MDS Capstone project - Fresh Prep weekly orders prediction

For my Capstone project, I collaborated with Hayley Boyce, Maninder Kohli and Rachel K. Riggs to help improve Fresh Prep’s weekly orders prediction accuracy. In this post, I summarize our work and the lessons learned. Due to NDA restrictions, I do not include any confidential information such as descriptive statistics.

Project Background

Fresh Prep is a Vancouver-based meal kit delivery company that strives to help their customers cook quick and healthy dinners. They offer a weekly rotating menu with 10 recipes and are committed to sustainability.
A Fresh Prep customer has a status of either active or paused. Orders are automatically generated for all customers regardless of status; however, for paused customers these orders are also automatically skipped. Our goal therefore was to determine which active status customers take action to opt-out as well as which paused customers take action to opt-in.
To answer our main question: how many orders are expected in the upcoming weeks? , we answered a slightly harder question: which customers will be ordering in the upcoming weeks? Answering the latter question not only provides Fresh Prep with the number of orders predicted for a given week, but also allows them to target undecided customers.
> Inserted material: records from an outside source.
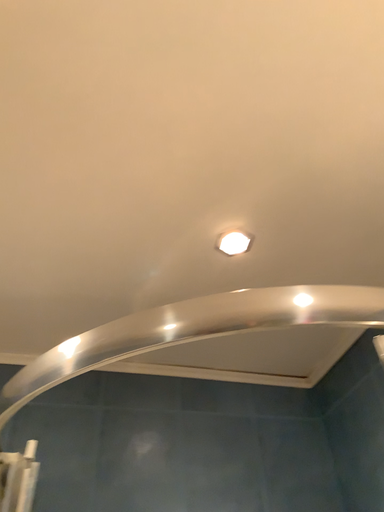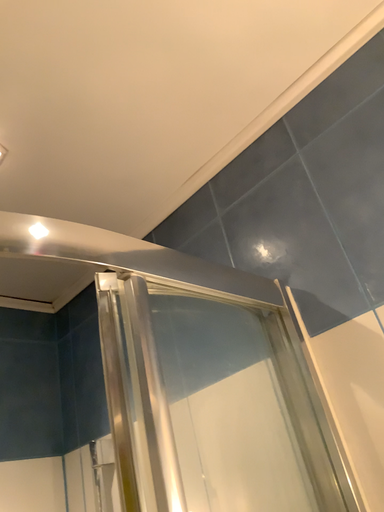 Question: How did the camera likely rotate when shooting the video?

Choices:
 (A) rotated right
 (B) rotated left

Answer: (A) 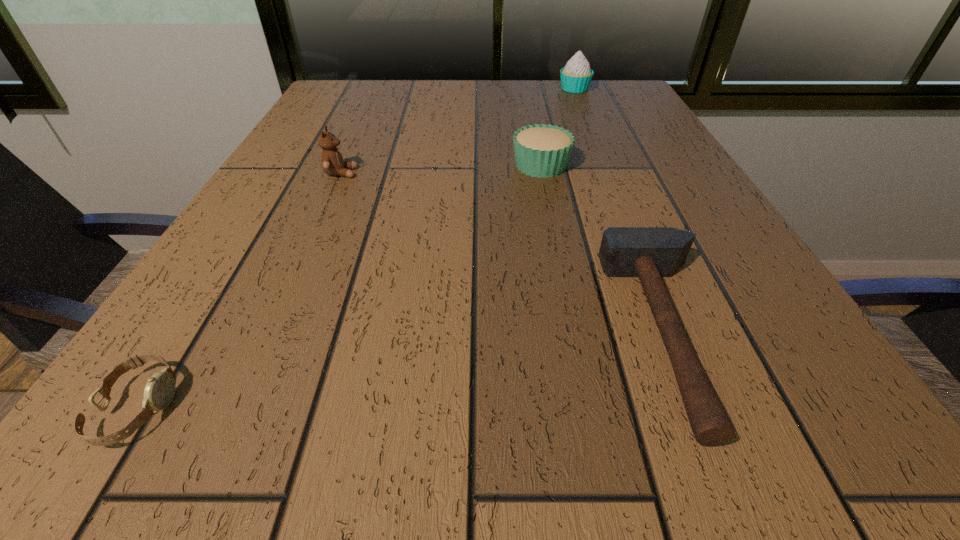 This screenshot has width=960, height=540. Find the location of `free space located on the back of the left cupcake`. free space located on the back of the left cupcake is located at coordinates (x=534, y=127).

Where is `free space located 0.400m on the striking surface of the hammer`? This screenshot has height=540, width=960. free space located 0.400m on the striking surface of the hammer is located at coordinates (290, 333).

Where is `free region located 0.390m on the striking surface of the hammer`? free region located 0.390m on the striking surface of the hammer is located at coordinates (299, 333).

Identify the location of free region located 0.190m on the striking surface of the hammer. The image size is (960, 540). (464, 333).

Find the location of a particular element. The height and width of the screenshot is (540, 960). vacant position located 0.170m on the face of the leftmost object is located at coordinates (332, 407).

Where is `object that is at the far edge`? Image resolution: width=960 pixels, height=540 pixels. object that is at the far edge is located at coordinates point(576,76).

The width and height of the screenshot is (960, 540). What are the coordinates of `hammer situated at the near edge` in the screenshot? It's located at (650, 253).

I want to click on watch positioned at the near edge, so click(159, 391).

The height and width of the screenshot is (540, 960). I want to click on teddy bear at the left edge, so click(332, 161).

Locate an element on the screen. This screenshot has height=540, width=960. watch at the left edge is located at coordinates (159, 391). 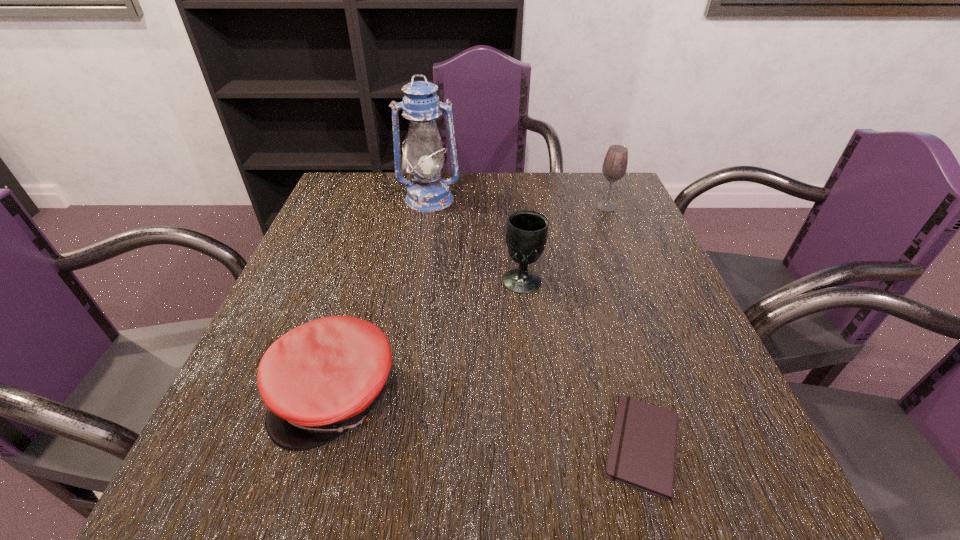 The width and height of the screenshot is (960, 540). Find the location of `the tallest object`. the tallest object is located at coordinates (428, 192).

In order to click on glass drink container in this screenshot , I will do `click(614, 167)`.

You are a GUI agent. You are given a task and a screenshot of the screen. Output one action in this format:
    pyautogui.click(x=<x>, y=<y>)
    Task: Click on the third farthest object
    
    Given the screenshot: What is the action you would take?
    pyautogui.click(x=526, y=235)

Where is `the third object from left to right`? Image resolution: width=960 pixels, height=540 pixels. the third object from left to right is located at coordinates (526, 235).

Where is `the second shortest object`? This screenshot has height=540, width=960. the second shortest object is located at coordinates (322, 378).

Where is `checkbook`? checkbook is located at coordinates (642, 454).

This screenshot has height=540, width=960. Find the location of `vacant point located 0.300m on the front-facing side of the lantern`. vacant point located 0.300m on the front-facing side of the lantern is located at coordinates (415, 289).

Find the location of `vacant space situated 0.290m on the left of the glass drink container`. vacant space situated 0.290m on the left of the glass drink container is located at coordinates (487, 207).

Identify the location of vacant region located 0.160m on the left of the chalice. pyautogui.click(x=429, y=280).

The height and width of the screenshot is (540, 960). In order to click on free region located at the front of the cap where the visor is located in this screenshot , I will do `click(304, 508)`. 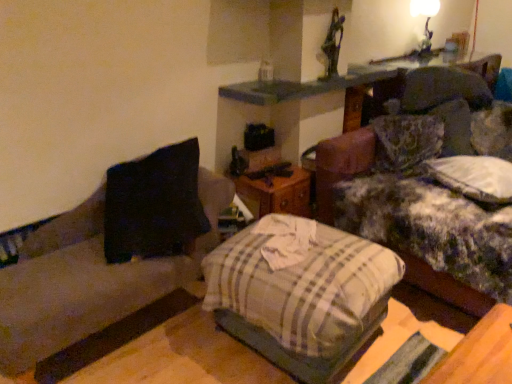 Question: Is white glossy lampshade at upper right oriented away from fluffy fabric couch at upper right?

Choices:
 (A) no
 (B) yes

Answer: (A)

Question: Is white glossy lampshade at upper right not inside fluffy fabric couch at upper right?

Choices:
 (A) no
 (B) yes

Answer: (B)

Question: Is white glossy lampshade at upper right closer to the viewer compared to fluffy fabric couch at upper right?

Choices:
 (A) no
 (B) yes

Answer: (A)

Question: Considering the relative sizes of white glossy lampshade at upper right and fluffy fabric couch at upper right in the image provided, is white glossy lampshade at upper right bigger than fluffy fabric couch at upper right?

Choices:
 (A) no
 (B) yes

Answer: (A)

Question: Is the surface of white glossy lampshade at upper right in direct contact with fluffy fabric couch at upper right?

Choices:
 (A) yes
 (B) no

Answer: (B)

Question: From a real-world perspective, is white glossy lampshade at upper right under fluffy fabric couch at upper right?

Choices:
 (A) no
 (B) yes

Answer: (A)

Question: Considering the relative positions of white glossy lampshade at upper right and plaid fabric pillow at center in the image provided, is white glossy lampshade at upper right to the left of plaid fabric pillow at center from the viewer's perspective?

Choices:
 (A) yes
 (B) no

Answer: (B)

Question: Does white glossy lampshade at upper right come behind plaid fabric pillow at center?

Choices:
 (A) yes
 (B) no

Answer: (A)

Question: From a real-world perspective, is white glossy lampshade at upper right below plaid fabric pillow at center?

Choices:
 (A) no
 (B) yes

Answer: (A)

Question: Considering the relative sizes of white glossy lampshade at upper right and plaid fabric pillow at center in the image provided, is white glossy lampshade at upper right wider than plaid fabric pillow at center?

Choices:
 (A) no
 (B) yes

Answer: (A)

Question: Considering the relative sizes of white glossy lampshade at upper right and plaid fabric pillow at center in the image provided, is white glossy lampshade at upper right smaller than plaid fabric pillow at center?

Choices:
 (A) no
 (B) yes

Answer: (B)

Question: From the image's perspective, would you say white glossy lampshade at upper right is shown under plaid fabric pillow at center?

Choices:
 (A) yes
 (B) no

Answer: (B)

Question: Is black fabric couch at left taller than plaid fabric pillow at center?

Choices:
 (A) no
 (B) yes

Answer: (B) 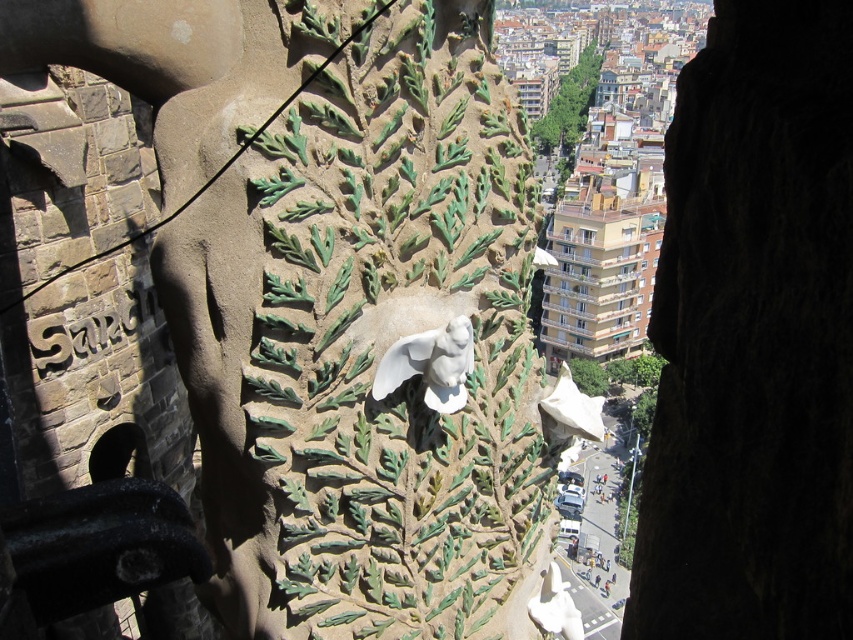 You are an architect analyzing the stone structure. You notice two central elements, the white stone bird at center and the white glossy statue at center. Which one has a greater width?

The white stone bird at center has a greater width than the white glossy statue at center according to the description.

You are an architect designing a new sculpture garden. You have two white statues to place in the center of a circular plaza. The statues are the white stone bird at center and the white glossy statue at center. Given their sizes, which one should you choose to be the focal point of the garden?

The white stone bird at center is larger in size than the white glossy statue at center, so it should be chosen as the focal point of the garden to draw attention effectively.

Based on the coordinates provided in the description, where is the white stone bird at center located on the image?

The white stone bird at center is located at point coordinates of (339, 300).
Overall, our work was focused in three main areas:

  • Analyze customer behaviour to reveal patterns and trends
  • Improve weekly orders prediction accuracy
  • Build an interactive Tableau dashboard that displays predictions and client information

Exploratory Data Analysis (EDA)

The raw data was stored in a large PostgreSQL database consisting of many tables. It took our team time throughout the course of the project to create a clean, workable and consolidated file. Understanding the data was key to our success. Below are some of the insights we uncovered:

  • Active and paused customers have significantly different billed order rates
  • Customers have a tendency towards their same behaviour from the previous week
  • Active customers plan further out than paused customers do
  • The customers with the most dietary restrictions (7 or 8) are less likely to skip their orders
  • Customers who customize their orders most frequently (over 80%) skip their orders more than those with customizations rates between 20-80%

These insights guided our feature selection and engineering.

Feature Engineering

A significant component of this project involved creating the below features that were used in our predictive model:

  • Individual’s billed order rate up to a given order: smoothed using an empirical Bayes estimation approach, to account for newer clients with a small number of orders in their histories
  • Weekly billed order rate: average rate for the corresponding week the year prior
  • Customer behaviour (skip or bill) in the 5 weeks prior to a given order (5 lags)
  • The month a client joined
  • The number of weeks that they existed at the time of an order
  • Their subscription prices
  • Their location
  • Beef as a dietary restriction

Predictive Model

We trained two different Logistic Regression models; one for active customers and one for paused customers. We opted for a Logistic Regression model because it provided more interpretable weights as well as more trustworthy probabilities than other models we experimented with, such as a Random Forest. The models output a probability of ordering for each customer and these are summed up to provide the expected number of orders for a given week. For active customers, we took an expected value but for paused customers, we took their most trusted behaviour. This means that we set any values smaller than 0.5 to 0; and anything larger than 0.5 to 1. This is because most customers have a paused status and adding up small probabilities (i.e: 0.01*1000 for example) overestimates the number of orders.

Results

Our models have a 4.61 Mean Absolute Percentage Error (MAPE) on the total number of actual orders from June 2018 to June 2019.This means that: for a week in which Fresh Prep expects 100 orders, the error is at most 5 orders. If we focus on dates only in 2019 the models have a 1.5% error : for a week in which Fresh Prep expects 100 orders, the error is at most 2 orders.

Future Improvements

  • Run the models only on the undecided groups, and add their expected values to the numbers of the decided groups (opt-in for paused and opt-out for active)
  • Engineer a feature that is a true/false value for whether or not a week includes a holiday
  • Explore possible effects of other features such as recipes and customizations

Lessons Learned

  • Before beginning a project, ask client/partner: What does a successful project look like?
  • Working in group means you won’t do everything and that’s ok. I barely mention the dashboard in this post because I wasn’t involved in creating it
  • EDA is crucial before advancing to a machine learning problem
  • Data wrangling never ends
  • Ensure you know the time zone of your database even if it seems obvious
  • A feature that gives you the highest accuracy is not necessarily a usable feature
  • Be skeptical of 99% accuracy. Things that appear too good to be true generally are
Written on July 1, 2019